A Detailed and Cohesive Narrative

Author Glyn Haynie tells his story in a cohesive and easy to read style which is easy to follow even for those not familiar with military jargon and history. I also loved how the author used letters provided by other platoon members and their families to flesh out and add variety to the narrative voice. I highly recommend this book!

6 thoughts on “When I Turned Nineteen: A Vietnam War Memoir”

    1. Platoon is certainly a harsh movie. However, you also have to realize that the director, Oliver Stone, is very politically motivated and likes to make personal statements with his movies … meaning that his movies, while often quite excellent, have a slight “spin” to them.

  1. Hi. I liked the review you wrote for this book. It sounds like it was written in the same style as my late husband’s Vietnam War memoir, “Through Smoke-Teared Eyes: The Vietnam War I Fought” by Johnny F. Pugh which went on sale on Amazon.com last October. And speaking of the movie “Platoon,” my late husband was in the same unit as the characters in that movie, the 25th Division, 27th Infantry Brigade, stationed near Cu Chi, Vietnam. He was there in 1966-1967 whereas the movie took place 1967-1968. And I agree the movie definitely had a Hollywood slant ot it.
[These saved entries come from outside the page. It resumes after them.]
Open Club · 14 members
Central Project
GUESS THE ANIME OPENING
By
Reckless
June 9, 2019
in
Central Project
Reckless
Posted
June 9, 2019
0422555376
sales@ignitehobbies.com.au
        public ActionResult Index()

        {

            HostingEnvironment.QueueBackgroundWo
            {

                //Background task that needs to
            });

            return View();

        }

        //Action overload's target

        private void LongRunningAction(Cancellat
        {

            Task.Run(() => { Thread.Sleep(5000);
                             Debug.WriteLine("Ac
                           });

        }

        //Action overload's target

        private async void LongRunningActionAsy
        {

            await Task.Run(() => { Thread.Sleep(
I think it’s great that people are finally talking about that tragic war and it seems like there are more and more books being written by the men who did all of the fighting and dying, like Mr. Haynie and my late husband. Especially since so many of them are going to an early grave, thanksin large part to Agent Orange. My husband had a severe stroke in 2007 and then 3 years later, passed away from lung cancer, both linked to his exposure to Agent Orange while stationed in Vietnam. I’m working on designing a webpage devoted to discussing the war and possibly showcasing works by veterans who, like my late husband, are/were artists and writers. Thanks, Cristina Pugh

    1. Hi Cristina, I agree it is about time these veterans got the notice and appreciation they deserve. I was at the Vietnam Veteran’s Day at the NC Museum of History Saturday and spoke to several. They were amazing men with such stories to tell.
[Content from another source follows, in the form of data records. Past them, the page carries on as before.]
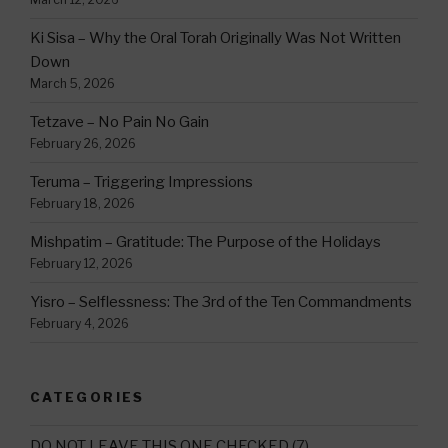
Ki Sisa – Why the Oral Torah Originally Was Not Written
Down
March 5, 2026
Tetzave – No Pain No Gain
February 26, 2026
Teruma – Triggering Impressions
February 18, 2026
Mishpatim – Gratitude: The Purpose of the Holidays
February 12, 2026
Yisro – Selflessness: The 3rd of the Ten Commandments
February 4, 2026
CATEGORIES
DO NOT LEAVE THIS ONE CHECKED
(7)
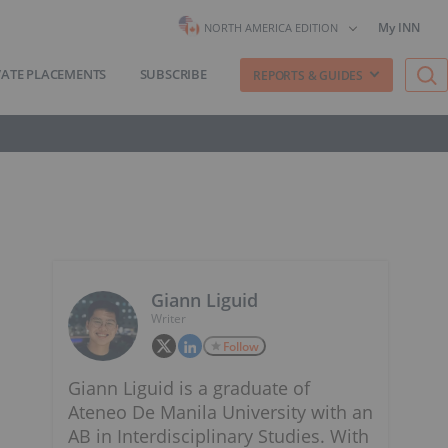
My INN
NORTH AMERICA EDITION
VATE PLACEMENTS
SUBSCRIBE
REPORTS & GUIDES
Giann Liguid
Writer
Follow
Giann Liguid is a graduate of
Ateneo De Manila University with an
AB in Interdisciplinary Studies. With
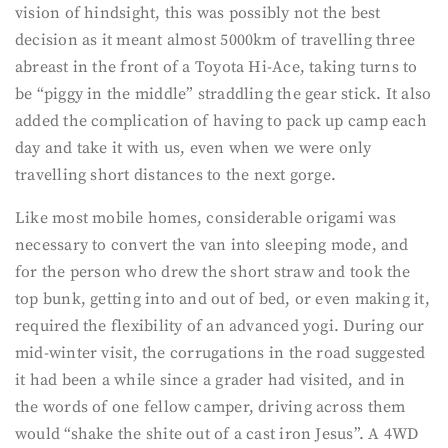
vision of hindsight, this was possibly not the best
decision as it meant almost 5000km of travelling three
abreast in the front of a Toyota Hi-Ace, taking turns to
be “piggy in the middle” straddling the gear stick. It also
added the complication of having to pack up camp each
day and take it with us, even when we were only
travelling short distances to the next gorge.
Like most mobile homes, considerable origami was
necessary to convert the van into sleeping mode, and
for the person who drew the short straw and took the
top bunk, getting into and out of bed, or even making it,
required the flexibility of an advanced yogi. During our
mid-winter visit, the corrugations in the road suggested
it had been a while since a grader had visited, and in
the words of one fellow camper, driving across them
would “shake the shite out of a cast iron Jesus”. A 4WD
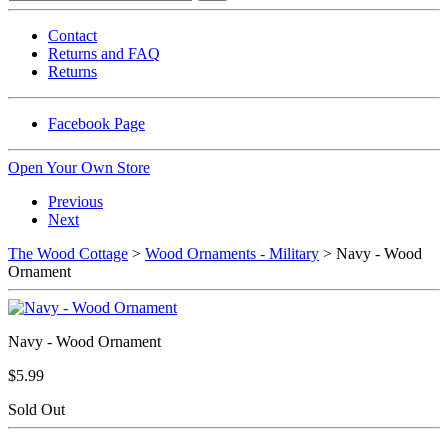
Contact
Returns and FAQ
Returns
Facebook Page
Open Your Own Store
Previous
Next
The Wood Cottage
>
Wood Ornaments - Military
> Navy - Wood
Ornament
Navy - Wood Ornament
$5.99
Sold Out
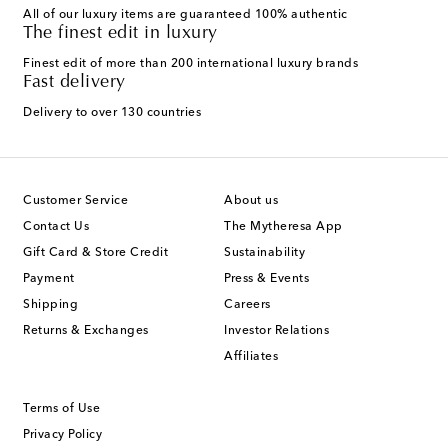
All of our luxury items are guaranteed 100% authentic
The finest edit in luxury
Finest edit of more than 200 international luxury brands
Fast delivery
Delivery to over 130 countries
Customer Service
About us
Contact Us
The Mytheresa App
Gift Card & Store Credit
Sustainability
Payment
Press & Events
Shipping
Careers
Returns & Exchanges
Investor Relations
Affiliates
Terms of Use
Privacy Policy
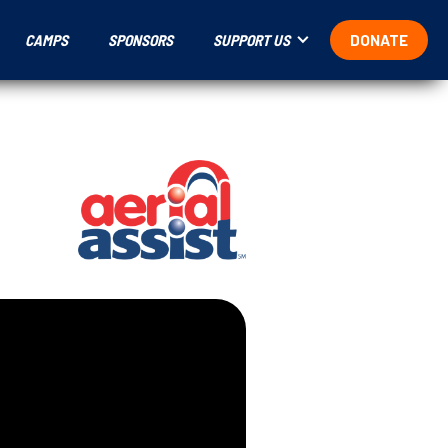
CAMPS
SPONSORS
SUPPORT US
DONATE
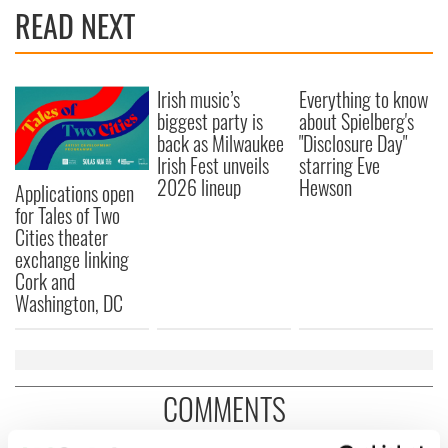
READ NEXT
Irish music’s
Everything to know
biggest party is
about Spielberg's
back as Milwaukee
"Disclosure Day"
Irish Fest unveils
starring Eve
2026 lineup
Hewson
Applications open
for Tales of Two
Cities theater
exchange linking
Cork and
Washington, DC
COMMENTS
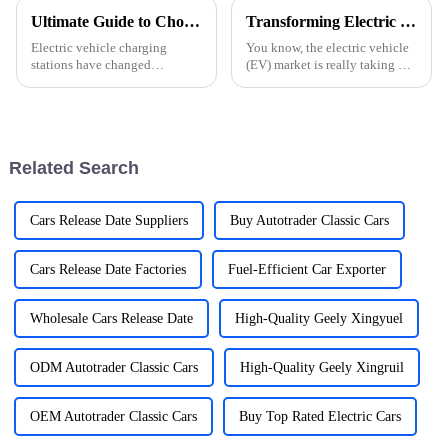
Ultimate Guide to Choosing the Best Electric Car Charging Station Manufacturers: A Comprehensive Comparison
Transforming Electric Vehicle Convenience: Real World Applications of the Best Car Charger for Electric Cars
Electric vehicle charging
You know, the electric vehicle
stations have changed
(EV) market is really taking off
everything about the
these days! It's all about that
automobile scene making
growing awareness for the
electric vehicle ownership
environment and some
more available and practical
Related Search
Cars Release Date Suppliers
Buy Autotrader Classic Cars
Cars Release Date Factories
Fuel-Efficient Car Exporter
Wholesale Cars Release Date
High-Quality Geely Xingyuel
ODM Autotrader Classic Cars
High-Quality Geely Xingruil
OEM Autotrader Classic Cars
Buy Top Rated Electric Cars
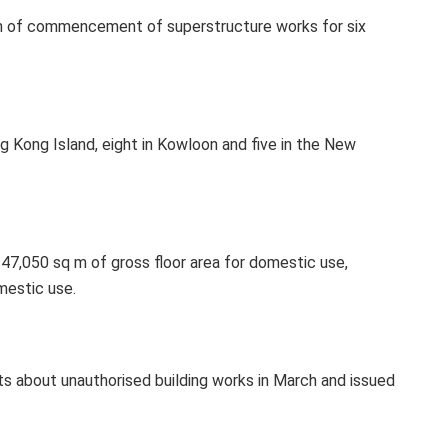
ion of commencement of superstructure works for six
g Kong Island, eight in Kowloon and five in the New
147,050 sq m of gross floor area for domestic use,
mestic use.
s about unauthorised building works in March and issued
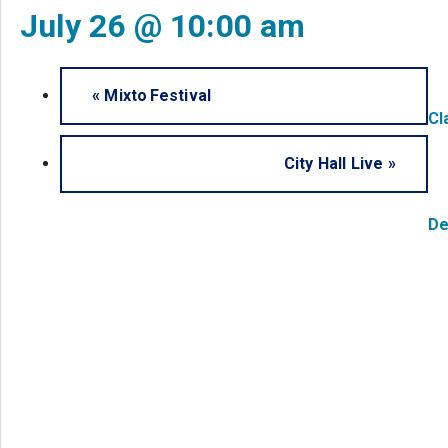
July 26 @ 10:00 am
«
Mixto Festival
Cl
City Hall Live
»
De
      While I did serve in the US Army, I was a little too young for Vietnam. When I enlisted in ‘79, the war had been over for four years. In Basic and AIT, however, many of Drill Sergeants I had were Vietnam veterans. I had nothing but respect for these men. They were men like Glyn Haynie and your late husband.
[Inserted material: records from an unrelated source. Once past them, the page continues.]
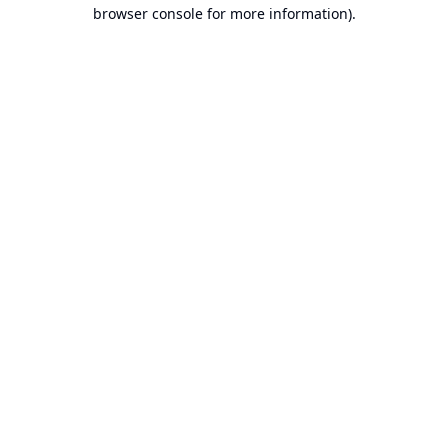
browser console for more information).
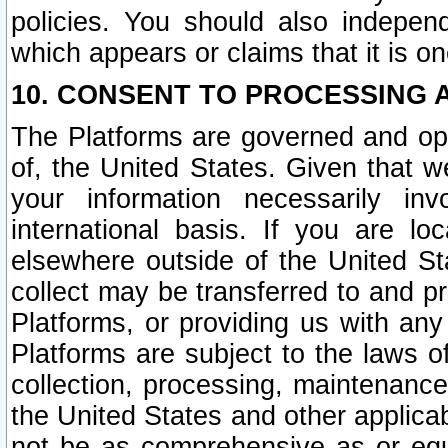
policies. You should also independ
which appears or claims that it is on
10. CONSENT TO PROCESSING 
The Platforms are governed and ope
of, the United States. Given that w
your information necessarily in
international basis. If you are 
elsewhere outside of the United St
collect may be transferred to and p
Platforms, or providing us with any
Platforms are subject to the laws o
collection, processing, maintenance
the United States and other applicab
not be as comprehensive as or equ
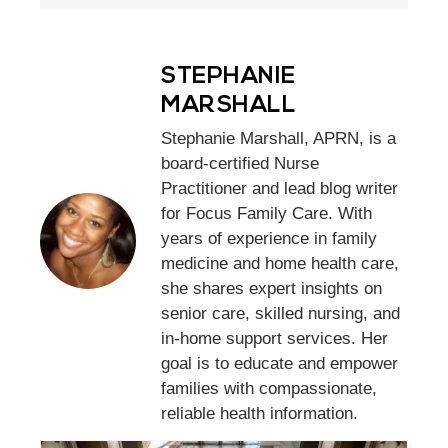
STEPHANIE
MARSHALL
Stephanie Marshall, APRN, is a
board-certified Nurse
Practitioner and lead blog writer
for Focus Family Care. With
years of experience in family
medicine and home health care,
she shares expert insights on
senior care, skilled nursing, and
in-home support services. Her
goal is to educate and empower
families with compassionate,
reliable health information.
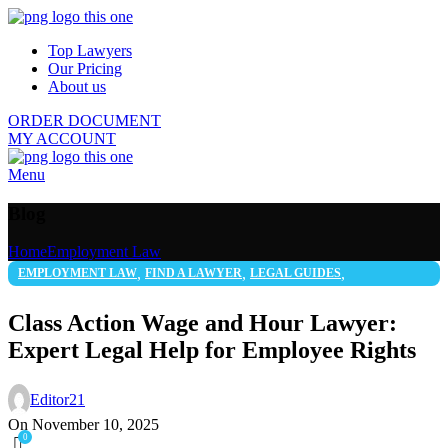
Top Lawyers
Our Pricing
About us
ORDER DOCUMENT
MY ACCOUNT
Menu
Blog
Home
Employment Law
,
,
,
EMPLOYMENT LAW
FIND A LAWYER
LEGAL GUIDES
,
LEGAL SERVICES
WORKERS' RIGHTS
Class Action Wage and Hour Lawyer:
Expert Legal Help for Employee Rights
Editor21
On November 10, 2025
0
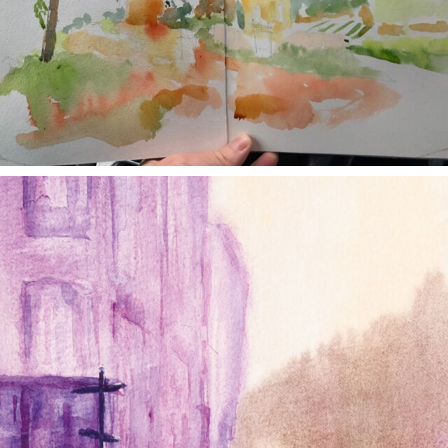
annettemorris.art
Jan 4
      I can only offer my thanks and respect to men like your late husband, and family members and spouses like you, because their families also sacrificed so much. I tried, in my recent novel, to express the pride and gratitude all Americans should have for these men who answered their Country’s call and I will continue to do that in future works.

      Thank you for your thoughtful comment. Please keep me informed about your webpage progress.